(Excerpts from a dataset)
_ _ _ _ _ _ _

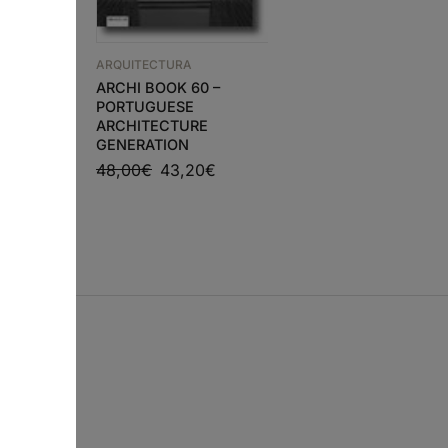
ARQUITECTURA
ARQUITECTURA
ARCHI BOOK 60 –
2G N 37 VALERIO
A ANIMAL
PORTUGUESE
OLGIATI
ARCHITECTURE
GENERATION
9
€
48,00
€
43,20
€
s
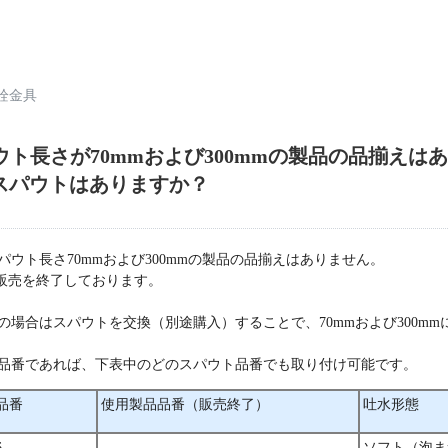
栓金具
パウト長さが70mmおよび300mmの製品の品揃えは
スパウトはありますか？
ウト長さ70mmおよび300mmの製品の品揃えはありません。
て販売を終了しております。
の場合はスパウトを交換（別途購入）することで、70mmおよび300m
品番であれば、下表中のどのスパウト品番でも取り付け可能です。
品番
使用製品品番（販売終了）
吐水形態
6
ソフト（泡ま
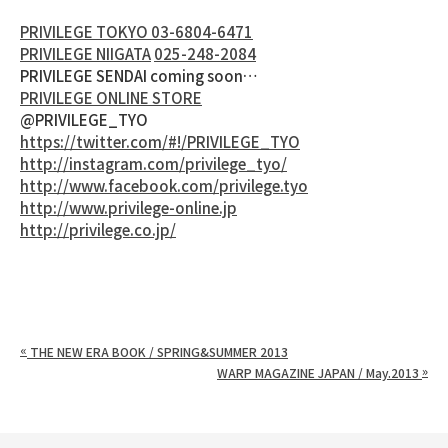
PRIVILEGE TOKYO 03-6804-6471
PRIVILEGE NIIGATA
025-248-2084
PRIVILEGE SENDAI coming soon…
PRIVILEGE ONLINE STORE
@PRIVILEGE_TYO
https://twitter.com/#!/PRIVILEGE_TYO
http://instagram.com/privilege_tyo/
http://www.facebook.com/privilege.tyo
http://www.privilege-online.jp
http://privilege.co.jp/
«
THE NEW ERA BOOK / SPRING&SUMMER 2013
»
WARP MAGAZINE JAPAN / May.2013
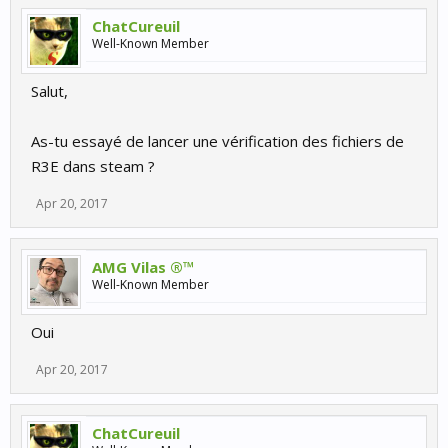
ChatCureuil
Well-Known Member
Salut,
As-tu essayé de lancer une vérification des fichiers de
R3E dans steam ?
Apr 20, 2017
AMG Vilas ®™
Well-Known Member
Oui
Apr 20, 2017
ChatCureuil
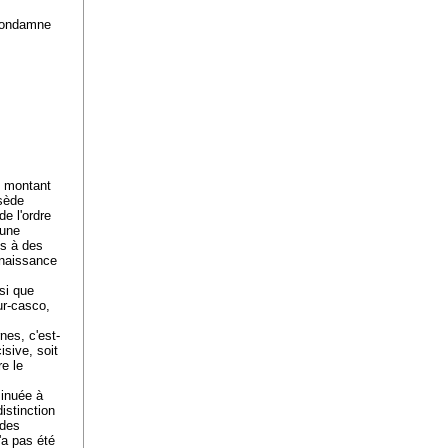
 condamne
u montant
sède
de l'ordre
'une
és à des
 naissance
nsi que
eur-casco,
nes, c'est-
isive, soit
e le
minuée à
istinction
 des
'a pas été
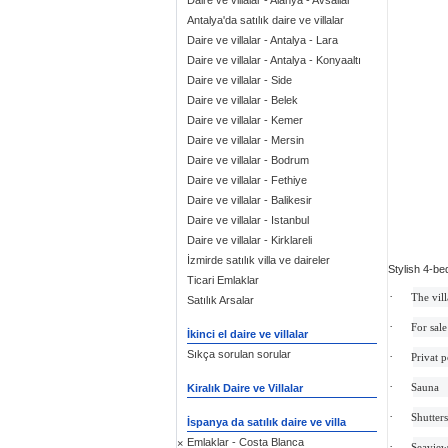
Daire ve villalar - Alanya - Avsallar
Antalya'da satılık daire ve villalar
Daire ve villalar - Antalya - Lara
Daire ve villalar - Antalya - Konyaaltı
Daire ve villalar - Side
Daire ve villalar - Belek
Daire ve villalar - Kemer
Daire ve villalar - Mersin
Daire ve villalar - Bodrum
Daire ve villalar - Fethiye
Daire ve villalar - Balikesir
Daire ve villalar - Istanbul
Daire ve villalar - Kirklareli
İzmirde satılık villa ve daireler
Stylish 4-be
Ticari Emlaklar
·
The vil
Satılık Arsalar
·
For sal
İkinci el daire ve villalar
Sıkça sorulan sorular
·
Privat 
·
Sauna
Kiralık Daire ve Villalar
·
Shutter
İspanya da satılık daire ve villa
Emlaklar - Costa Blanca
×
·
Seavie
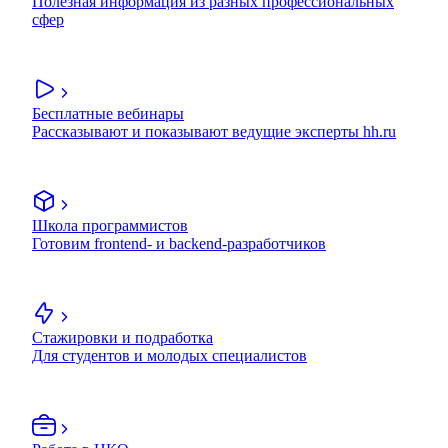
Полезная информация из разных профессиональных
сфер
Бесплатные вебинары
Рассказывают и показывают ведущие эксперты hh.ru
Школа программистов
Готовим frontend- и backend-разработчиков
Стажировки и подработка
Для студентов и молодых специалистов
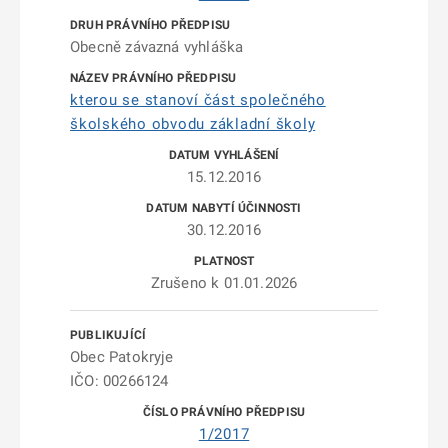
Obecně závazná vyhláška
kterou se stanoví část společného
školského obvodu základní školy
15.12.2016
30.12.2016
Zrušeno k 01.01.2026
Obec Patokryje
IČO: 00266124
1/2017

_ _ _ _ _ _ _

Your goal: Which lines hold the word "Emlaklar"? Copy each of them from the records.

Worked solution:
Ticari Emlaklar
Emlaklar - Costa Blanca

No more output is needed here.